Dataset excerpts:
_____
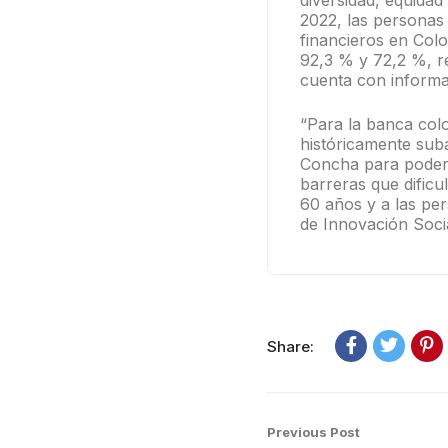
diversidad, equidad
2022, las persona
financieros en Col
92,3 % y 72,2 %, re
cuenta con informa
“Para la banca col
históricamente sub
Concha para poder 
barreras que dificu
60 años y a las pe
de Innovación Soci
Share:
Previous Post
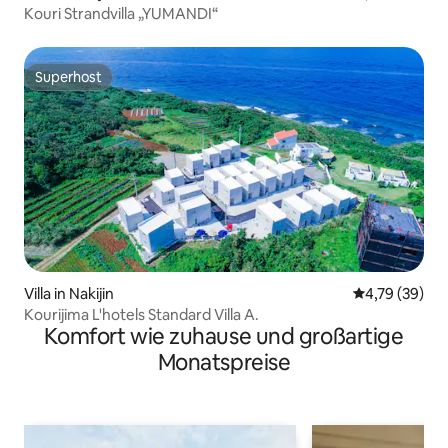
Kouri Strandvilla „YUMANDI“
Superhost
Superhost
Villa in Nakijin
Durchschnitt
4,79 (39)
Kourijima L'hotels Standard Villa A.
Komfort wie zuhause und großartige
Monatspreise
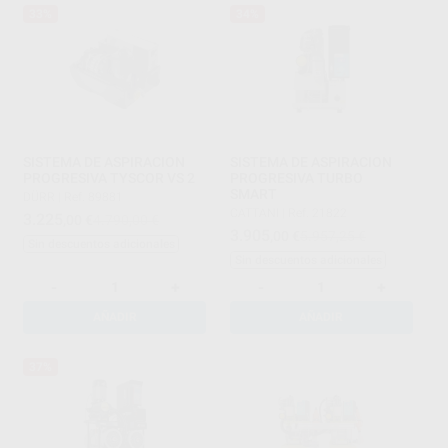
33%
34%
SISTEMA DE ASPIRACION
SISTEMA DE ASPIRACION
PROGRESIVA TYSCOR VS 2
PROGRESIVA TURBO
SMART
DÜRR
|
Ref. 89881
CATTANI
|
Ref. 21822
3.225
,00
€
4.790,00 €
3.905
,00
€
5.957,25 €
Sin descuentos adicionales
Sin descuentos adicionales
-
+
-
+
AÑADIR
AÑADIR
37%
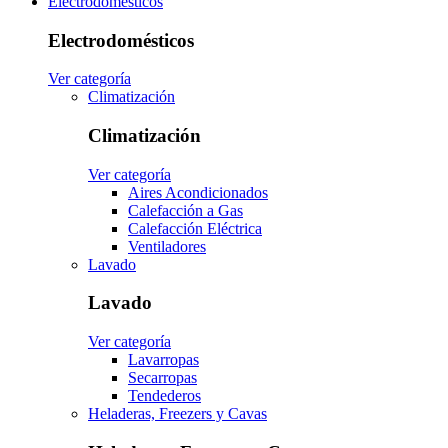
Electrodomésticos
Electrodomésticos
Ver categoría
Climatización
Climatización
Ver categoría
Aires Acondicionados
Calefacción a Gas
Calefacción Eléctrica
Ventiladores
Lavado
Lavado
Ver categoría
Lavarropas
Secarropas
Tendederos
Heladeras, Freezers y Cavas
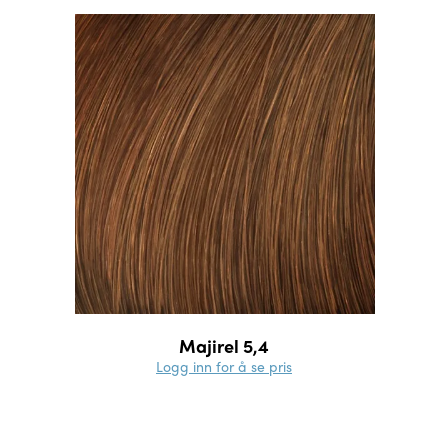
Majirel 5,4
Logg inn for å se pris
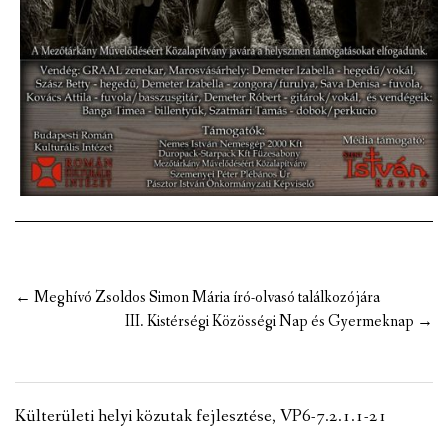
Post
←
Meghívó Zsoldos Simon Mária író-olvasó találkozójára
navigation
III. Kistérségi Közösségi Nap és Gyermeknap
→
Külterületi helyi közutak fejlesztése, VP6-7.2.1.1-21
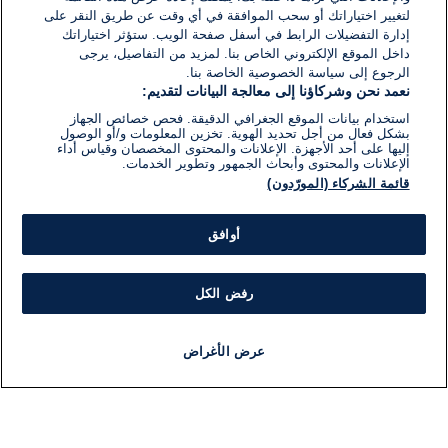
لتغيير اختياراتك أو سحب الموافقة في أي وقت عن طريق النقر على
إدارة التفضيلات الرابط في أسفل صفحة الويب. ستؤثر اختياراتك
داخل الموقع الإلكتروني الخاص بنا. لمزيد من التفاصيل، يرجى
الرجوع إلى سياسة الخصوصية الخاصة بنا.
نعمد نحن وشركاؤنا إلى معالجة البيانات لتقديم:
استخدام بيانات الموقع الجغرافي الدقيقة. فحص خصائص الجهاز
بشكل فعال من أجل تحديد الهوية. تخزين المعلومات و/أو الوصول
إليها على أحد الأجهزة. الإعلانات والمحتوى المخصصان وقياس أداء
الإعلانات والمحتوى وأبحاث الجمهور وتطوير الخدمات.
قائمة الشركاء (المورّدون)
أوافق
رفض الكل
عرض الأغراض
أخبار
أخبار هامة
مباشر
مذياع
برنامج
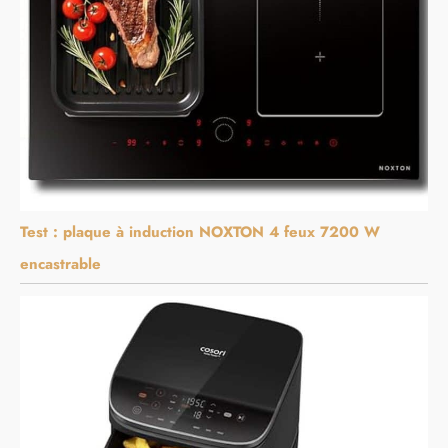
Test : plaque à induction NOXTON 4 feux 7200 W
encastrable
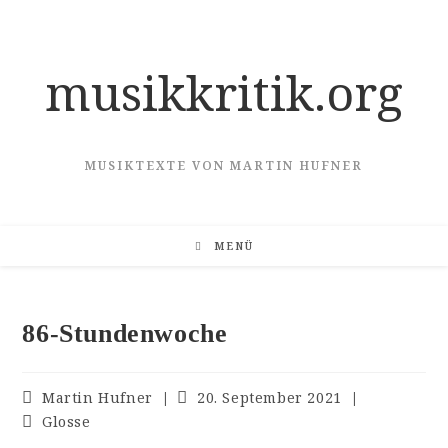
Zum
Inhalt
springen
musikkritik.org
MUSIKTEXTE VON MARTIN HUFNER
MENÜ
86-Stundenwoche
Beitrags-
Beitrag
Martin Hufner
20. September 2021
Autor:
veröffentlicht:
Beitrags-
Glosse
Kategorie:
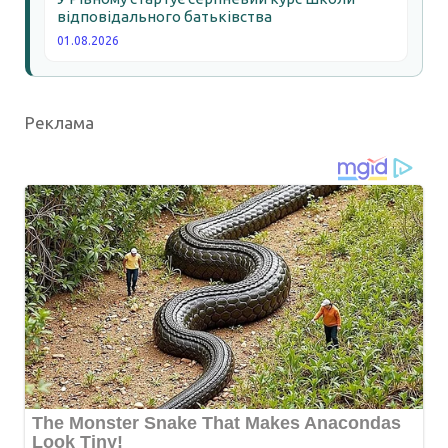
відповідального батьківства
01.08.2026
Реклама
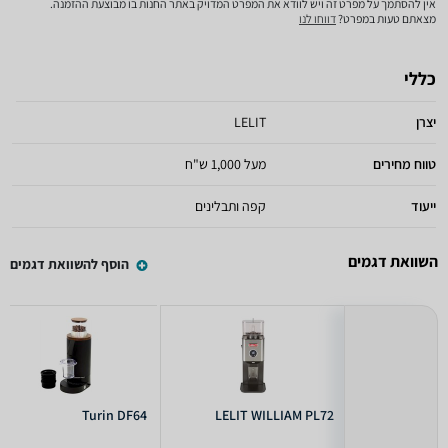
אין להסתמך על מפרט זה ויש לוודא את המפרט המדויק באתר החנות בו מבוצעת ההזמנה.
מצאתם טעות במפרט?
דווחו לנו
כללי
יצרן
LELIT
טווח מחירים
מעל 1,000 ש"ח
ייעוד
קפה ותבלינים
השוואת דגמים
הוסף להשוואת דגמים
Turin DF64
LELIT WILLIAM PL72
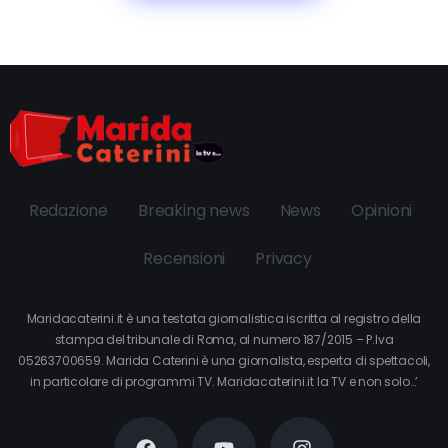
Redazione
Breaking news
News
Opinioni
Recensioni
Privacy
Maridacaterini.it è una testata giornalistica iscritta al registro della
stampa del tribunale di Roma, al numero 187/2015 – P.Iva
05263700659. Marida Caterini è una giornalista, esperta di spettacoli,
in particolare di programmi TV. Maridacaterini.it la TV e non solo…’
_____
How to complete this task:
None of the pictures belong in the copy; repeat all other material exactly.

Task output:
diversidad, equidad
2022, las persona
financieros en Col
92,3 % y 72,2 %, re
cuenta con informa
“Para la banca col
históricamente sub
Concha para poder 
barreras que dificu
60 años y a las pe
de Innovación Soci
Share:
Previous Post
Kouri Strandvilla „YUMANDI“
Superhost
Superhost
Villa in Nakijin
Durchschnitt
4,79 (39)
Kourijima L'hotels Standard Villa A.
Komfort wie zuhause und großartige
Monatspreise
33%
34%
SISTEMA DE ASPIRACION
SISTEMA DE ASPIRACION
PROGRESIVA TYSCOR VS 2
PROGRESIVA TURBO
SMART
DÜRR
|
Ref. 89881
CATTANI
|
Ref. 21822
3.225
,00
€
4.790,00 €
3.905
,00
€
5.957,25 €
Sin descuentos adicionales
Sin descuentos adicionales
-
+
-
+
AÑADIR
AÑADIR
37%
Electrodomésticos
Electrodomésticos
Ver categoría
Climatización
Climatización
Ver categoría
Aires Acondicionados
Calefacción a Gas
Calefacción Eléctrica
Ventiladores
Lavado
Lavado
Ver categoría
Lavarropas
Secarropas
Tendederos
Heladeras, Freezers y Cavas
Majirel 5,4
Logg inn for å se pris
Post
←
Meghívó Zsoldos Simon Mária író-olvasó találkozójára
navigation
III. Kistérségi Közösségi Nap és Gyermeknap
→
Külterületi helyi közutak fejlesztése, VP6-7.2.1.1-21
لتغيير اختياراتك أو سحب الموافقة في أي وقت عن طريق النقر على
إدارة التفضيلات الرابط في أسفل صفحة الويب. ستؤثر اختياراتك
داخل الموقع الإلكتروني الخاص بنا. لمزيد من التفاصيل، يرجى
الرجوع إلى سياسة الخصوصية الخاصة بنا.
نعمد نحن وشركاؤنا إلى معالجة البيانات لتقديم:
استخدام بيانات الموقع الجغرافي الدقيقة. فحص خصائص الجهاز
بشكل فعال من أجل تحديد الهوية. تخزين المعلومات و/أو الوصول
إليها على أحد الأجهزة. الإعلانات والمحتوى المخصصان وقياس أداء
الإعلانات والمحتوى وأبحاث الجمهور وتطوير الخدمات.
قائمة الشركاء (المورّدون)
أوافق
رفض الكل
عرض الأغراض
أخبار
أخبار هامة
مباشر
مذياع
برنامج
Test : plaque à induction NOXTON 4 feux 7200 W
encastrable
Zum
Inhalt
springen
musikkritik.org
MUSIKTEXTE VON MARTIN HUFNER
MENÜ
86-Stundenwoche
Beitrags-
Beitrag
Martin Hufner
20. September 2021
Autor:
veröffentlicht:
Beitrags-
Glosse
Kategorie:
відповідального батьківства
01.08.2026
Реклама
אין להסתמך על מפרט זה ויש לוודא את המפרט המדויק באתר החנות בו מבוצעת ההזמנה.
מצאתם טעות במפרט?
דווחו לנו
כללי
יצרן
LELIT
טווח מחירים
מעל 1,000 ש"ח
ייעוד
קפה ותבלינים
השוואת דגמים
הוסף להשוואת דגמים
Turin DF64
LELIT WILLIAM PL72
Redazione
Breaking news
News
Opinioni
Recensioni
Privacy
Maridacaterini.it è una testata giornalistica iscritta al registro della
stampa del tribunale di Roma, al numero 187/2015 – P.Iva
05263700659. Marida Caterini è una giornalista, esperta di spettacoli,
in particolare di programmi TV. Maridacaterini.it la TV e non solo…’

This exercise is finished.